Mary Ratcliff edits the San Francisco Bay View National Black Newspaper in her kitchen. Her staff sends out 20,000 copies of the monthly to San Francisco and the East Bay.
Ratcliff is stepping aside from the paper that's fostered communication and change in the Black community for 44 years.
"I've loved every minute of it," Ratcliff said. "I'm 81 and just got diagnosed with breast cancer. I need to take some of this load off my shoulders and share it."
From her home office in the heart of the Bayview, Ratcliff - who is White - took over the paper in 1991.
"I'm not the right color to be the editor of a Black newspaper, not at all. And I've known that ever since I sat down on the seat, to keep it warm until I could find somebody to could take over," she laughed.
She became editor. Husband Willie, who's Black, became publisher. She was a lawyer, he was a contractor. They had no media training, but they had a mission.

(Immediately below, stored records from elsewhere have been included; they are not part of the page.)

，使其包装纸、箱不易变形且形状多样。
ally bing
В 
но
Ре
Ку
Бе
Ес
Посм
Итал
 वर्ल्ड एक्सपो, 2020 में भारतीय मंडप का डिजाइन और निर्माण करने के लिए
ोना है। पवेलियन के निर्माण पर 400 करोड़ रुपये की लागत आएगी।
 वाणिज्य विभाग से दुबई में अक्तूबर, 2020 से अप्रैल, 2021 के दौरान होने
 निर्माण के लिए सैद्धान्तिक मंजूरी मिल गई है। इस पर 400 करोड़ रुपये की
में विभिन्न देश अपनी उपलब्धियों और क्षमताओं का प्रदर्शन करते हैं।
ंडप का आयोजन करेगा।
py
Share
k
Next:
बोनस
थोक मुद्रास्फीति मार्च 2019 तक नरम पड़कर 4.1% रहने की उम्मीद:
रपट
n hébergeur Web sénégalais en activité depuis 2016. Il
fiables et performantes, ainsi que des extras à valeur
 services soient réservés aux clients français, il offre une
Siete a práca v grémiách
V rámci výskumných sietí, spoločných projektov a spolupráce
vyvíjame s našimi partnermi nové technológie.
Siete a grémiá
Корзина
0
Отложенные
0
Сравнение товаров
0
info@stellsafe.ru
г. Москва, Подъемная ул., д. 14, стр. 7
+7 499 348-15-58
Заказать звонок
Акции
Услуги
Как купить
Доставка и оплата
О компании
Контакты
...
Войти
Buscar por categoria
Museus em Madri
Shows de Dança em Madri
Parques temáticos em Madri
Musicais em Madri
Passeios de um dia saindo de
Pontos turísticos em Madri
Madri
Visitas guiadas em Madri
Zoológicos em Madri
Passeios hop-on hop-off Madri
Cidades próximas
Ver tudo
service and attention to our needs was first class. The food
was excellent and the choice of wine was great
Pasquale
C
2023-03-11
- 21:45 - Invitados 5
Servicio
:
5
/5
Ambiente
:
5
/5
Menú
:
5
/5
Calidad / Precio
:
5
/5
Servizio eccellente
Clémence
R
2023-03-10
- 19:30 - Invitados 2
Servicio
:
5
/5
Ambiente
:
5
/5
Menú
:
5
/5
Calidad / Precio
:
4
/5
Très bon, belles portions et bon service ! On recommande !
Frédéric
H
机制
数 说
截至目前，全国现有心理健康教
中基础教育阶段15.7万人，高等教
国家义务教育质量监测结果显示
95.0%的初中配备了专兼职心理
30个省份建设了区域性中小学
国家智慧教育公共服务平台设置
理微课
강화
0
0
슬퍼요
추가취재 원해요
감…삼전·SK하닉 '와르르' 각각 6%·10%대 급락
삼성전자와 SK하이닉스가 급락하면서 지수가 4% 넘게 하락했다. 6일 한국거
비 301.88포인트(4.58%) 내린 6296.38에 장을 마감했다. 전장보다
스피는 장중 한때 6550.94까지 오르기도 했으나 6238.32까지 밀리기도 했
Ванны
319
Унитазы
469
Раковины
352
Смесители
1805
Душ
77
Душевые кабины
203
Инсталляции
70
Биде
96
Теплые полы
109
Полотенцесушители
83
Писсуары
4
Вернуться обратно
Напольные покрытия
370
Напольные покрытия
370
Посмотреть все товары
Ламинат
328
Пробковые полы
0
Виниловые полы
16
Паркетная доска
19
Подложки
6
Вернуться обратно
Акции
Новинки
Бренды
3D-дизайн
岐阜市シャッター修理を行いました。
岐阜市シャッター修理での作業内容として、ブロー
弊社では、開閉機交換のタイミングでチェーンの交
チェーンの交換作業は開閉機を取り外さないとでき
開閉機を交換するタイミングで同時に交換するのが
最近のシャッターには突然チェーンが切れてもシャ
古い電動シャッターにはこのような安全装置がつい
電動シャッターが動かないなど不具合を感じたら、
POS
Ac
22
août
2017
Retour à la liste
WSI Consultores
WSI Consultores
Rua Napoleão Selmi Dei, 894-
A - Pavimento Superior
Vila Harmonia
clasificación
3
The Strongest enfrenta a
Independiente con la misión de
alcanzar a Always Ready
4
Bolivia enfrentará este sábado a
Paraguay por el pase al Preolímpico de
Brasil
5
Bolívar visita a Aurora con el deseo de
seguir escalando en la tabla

"I wanted to go to the hardest problem and see what I can do to solve it," said Ratcliff. "And what is bigger than the horrible oppression of Black people in America?"
Billed as the most-visited Black newspaper on the web, Ratcliff says 127,000 visitors nationwide log onto SF Bay View each month.
Ratcliff's first issue was a stunning revelation about a secret room in low-income housing.
"Our photographer had gone over to Geneva Tower and the security guards put her in jail. They had a jail cell at Geneva Towers!" Ratcliff exclaimed.
The 24-page paper subscribes to its own brand of activism.
"We use the Bay View Newspaper as a tool to resistance," said longtime writer JR Valrey.
He says he's covered accusations of police brutality long before George Floyd and Black Lives Matter. When a BART police officer fatally shot Oscar Grant in 2009, Valrey didn't just write the headlines.
"We helped to lead the initial protests," Valrey said.
And they took the tactic to Ferguson five years later after a Black man died from a White police officer's bullet.
"We went to Ferguson, we covered Ferguson," Valrey stated. "They told us they were influenced by Oakland.."
Inmates also contribute articles. Three thousand subscribers are behind bars, including Ratcliff's successor, Keith Washington, also known as "Comrade Malik."
Ratcliff says Washington's accounts of Texas prison life are generating reform.
"The pig barns were air-conditioned, not the prisons. So he made a big point of that," said Ratcliff. "That campaign worked and they're now installing air conditioning in Texas prisons."
With Washington's release this fall, Ratcliff will support the new editor in their shared mission: "We want people to believe in themselves," she said.
Empowering through words. One story at a time.
A one-year subscription is $24. Ratcliff says the paper doesn't make enough money for her to take a salary. One staff member is funded through a foundation grant, and fundraising is underway to pay for the new editor.